A report by Forter suggests that a high percentage of 3DS authentication rejections stem from either technical glitches or issuer disapprovals. This hints that the payment infrastructure might not be adequately equipped to manage the changes brought about by the new regulation
How Can Merchants Maximize Conversion While Remaining Compliant?
Merchants seeking to stay competitive and maintain PSD2 compliance may consider disabling any problematic 3DS technology for now, shifting their focus to alternative fraud prevention strategies.

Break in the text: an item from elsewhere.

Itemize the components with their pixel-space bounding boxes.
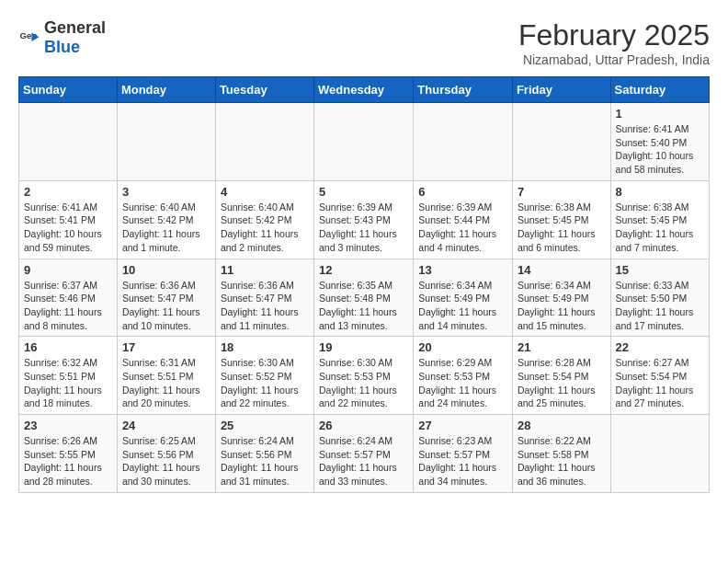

It’s crucial for merchants to prevent fraud and chargebacks as they strive to bolster their profits, doing so in a manner that is ethical, smart, and practical.
Here are some strategies to consider:
Deploy Fraud Tools
Beyond 3DS, there are several other fraud prevention instruments to leverage, which can collectively fortify your transaction security. These could include AVS, CVV, and two-factor authentication, among others.
Perform Regular Audits
Carrying out frequent audits of all internal operations can help ensure that necessary actions are taken. Regular checks can help ascertain whether you’re keeping pace with tech advancements and if your staff is following the established guidelines.
Keep Software Up-to-Date
Outdated software can pose numerous challenges, particularly outdated fraud prevention systems that might miss new threats. Therefore, staying on top of all software updates and patches, and implementing them promptly, is crucial.